EXERCISE BRIEF => I need every line of the material below that includes the string "شراء".
- - - -
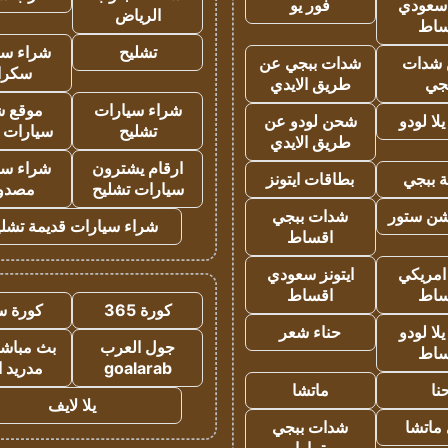
 سعودي
فور يو
الرياض
ساط
تشليح
شراء سي
شدات
شدات ببجي عن
سكرا
جي
طريق الايدي
شراء سيارات
موقع ش
ا لودو
شحن لودو عن
تشليح
سيارات 
طريق الايدي
ارقام يشترون
شراء سي
 ببجي
بطاقات ايتونز
سيارات تشليح
مصدو
شن ستور
شدات ببجي
شراء سيارات قديمة تشلي
اقساط
 امريكي
ايتونز سعودي
ساط
اقساط
كورة 365
كورة س
ا لودو
حناء شعر
جول العرب
بث مباشر
ساط
goalarab
مدريد ا
نا
ماتشا
يلا لايف
ماتشا
شدات ببجي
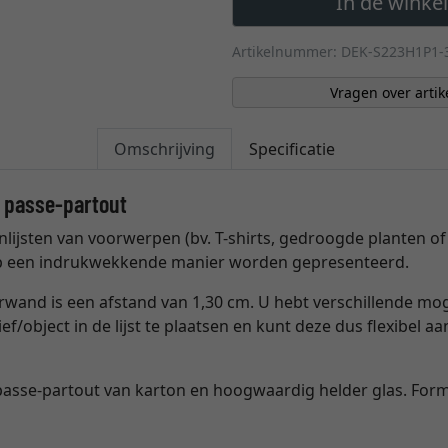
In de wink
Artikelnummer: DEK-S223H1P1-
Vragen over artik
Omschrijving
Specificatie
t passe-partout
t inlijsten van voorwerpen (bv. T-shirts, gedroogde planten o
p een indrukwekkende manier worden gepresenteerd.
rwand is een afstand van 1,30 cm. U hebt verschillende mo
f/object in de lijst te plaatsen en kunt deze dus flexibel
n passe-partout van karton en hoogwaardig helder glas. Forma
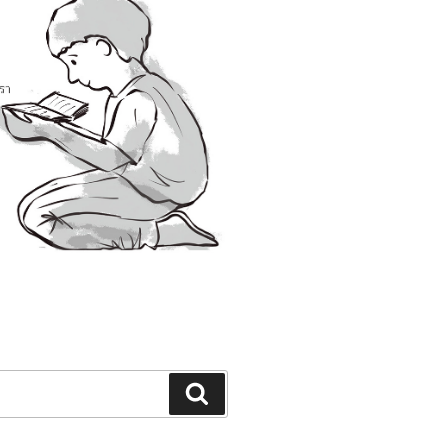
Search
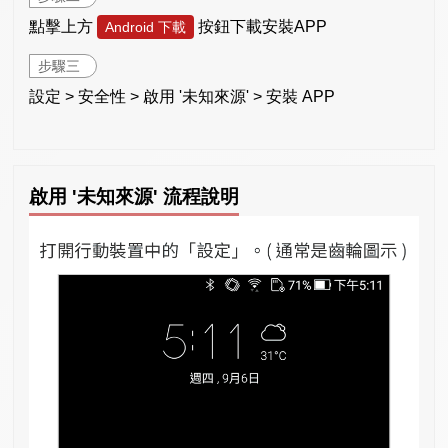
點擊上方
按鈕下載安裝APP
Android 下載
步驟三
設定 > 安全性 > 啟用 '未知來源' > 安裝 APP
啟用 '未知來源' 流程說明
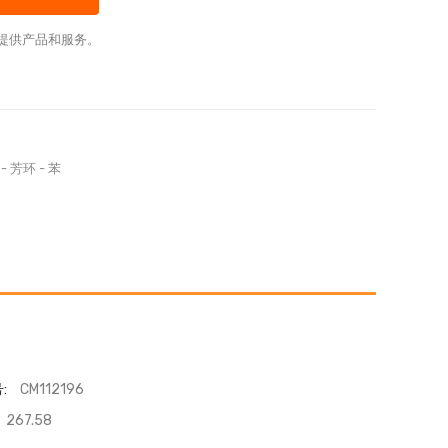
提供产品和服务。
-
芳环
-
苯
:
CM112196
267.58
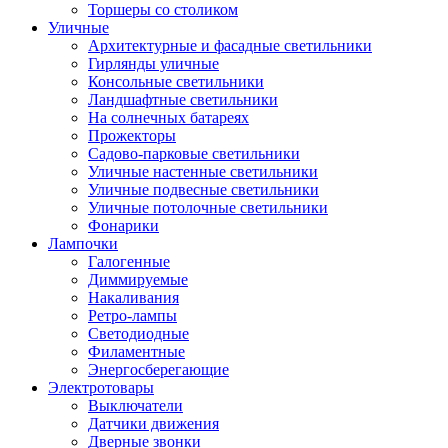
Торшеры со столиком
Уличные
Архитектурные и фасадные светильники
Гирлянды уличные
Консольные светильники
Ландшафтные светильники
На солнечных батареях
Прожекторы
Садово-парковые светильники
Уличные настенные светильники
Уличные подвесные светильники
Уличные потолочные светильники
Фонарики
Лампочки
Галогенные
Диммируемые
Накаливания
Ретро-лампы
Светодиодные
Филаментные
Энергосберегающие
Электротовары
Выключатели
Датчики движения
Дверные звонки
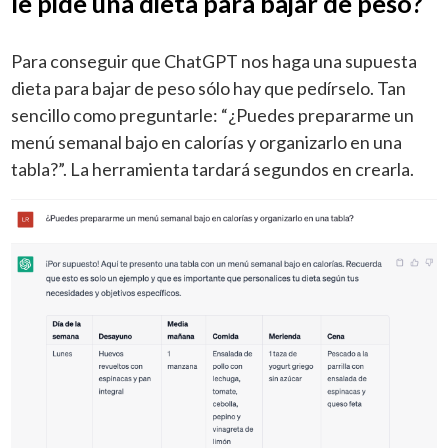
le pide una dieta para bajar de peso?
Para conseguir que ChatGPT nos haga una supuesta
dieta para bajar de peso sólo hay que pedírselo. Tan
sencillo como preguntarle: “¿Puedes prepararme un
menú semanal bajo en calorías y organizarlo en una
tabla?”. La herramienta tardará segundos en crearla.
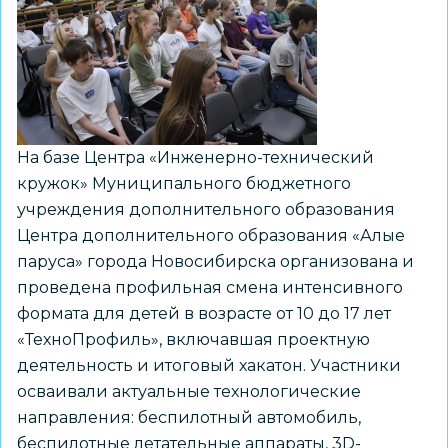
лета»
На базе Центра «Инженерно-технический
кружок» Муниципального бюджетного
учреждения дополнительного образования
Центра дополнительного образования «Алые
паруса» города Новосибирска организована и
проведена профильная смена интенсивного
формата для детей в возрасте от 10 до 17 лет
«ТехноПрофиль», включавшая проектную
деятельность и итоговый хакатон. Участники
осваивали актуальные технологические
направления: беспилотный автомобиль,
беспилотные летательные аппараты, 3D-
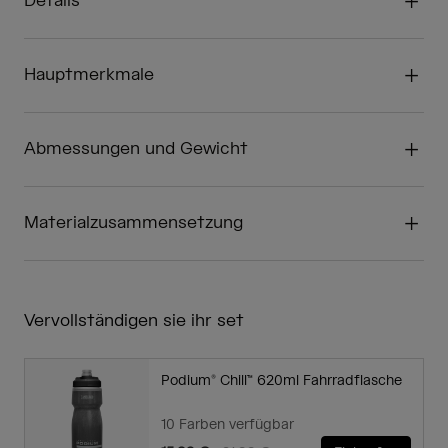
Details
Hauptmerkmale
Abmessungen und Gewicht
Materialzusammensetzung
Vervollständigen sie ihr set
Podium® Chill™ 620ml Fahrradflasche
10 Farben verfügbar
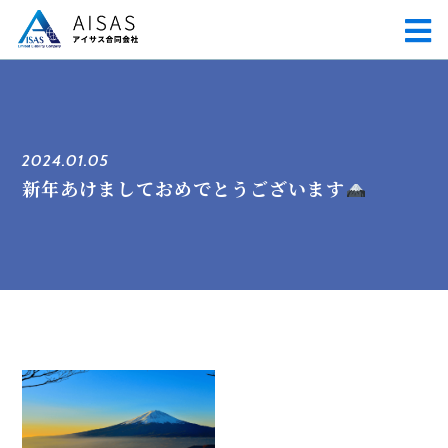
2024.01.05
新年あけましておめでとうございます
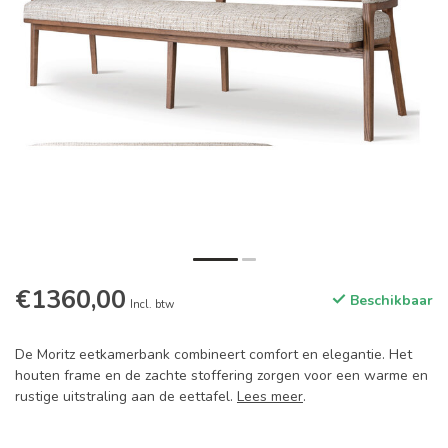
€1360,00
Beschikbaar
Incl. btw
De Moritz eetkamerbank combineert comfort en elegantie. Het
houten frame en de zachte stoffering zorgen voor een warme en
rustige uitstraling aan de eettafel.
Lees meer
.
- - - -
RESPONSE AREA =>
شراء سي
شراء سيارات
شراء سي
شراء سيارات قديمة تشلي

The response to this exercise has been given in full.